[Page-level text extractions]
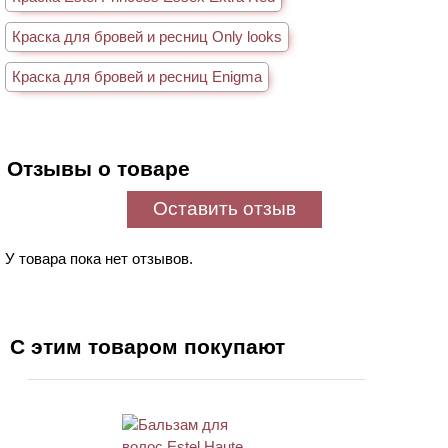
Краска для бровей и ресниц Only looks
Краска для бровей и ресниц Enigma
Отзывы о товаре
Оставить отзыв
У товара пока нет отзывов.
С этим товаром покупают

-- What to do --
With the entries above as the source, set down exactly the lines from the one holding "У товара пока нет отзывов." through the last line, both ends included.

-- Exercise answer --
У товара пока нет отзывов.
С этим товаром покупают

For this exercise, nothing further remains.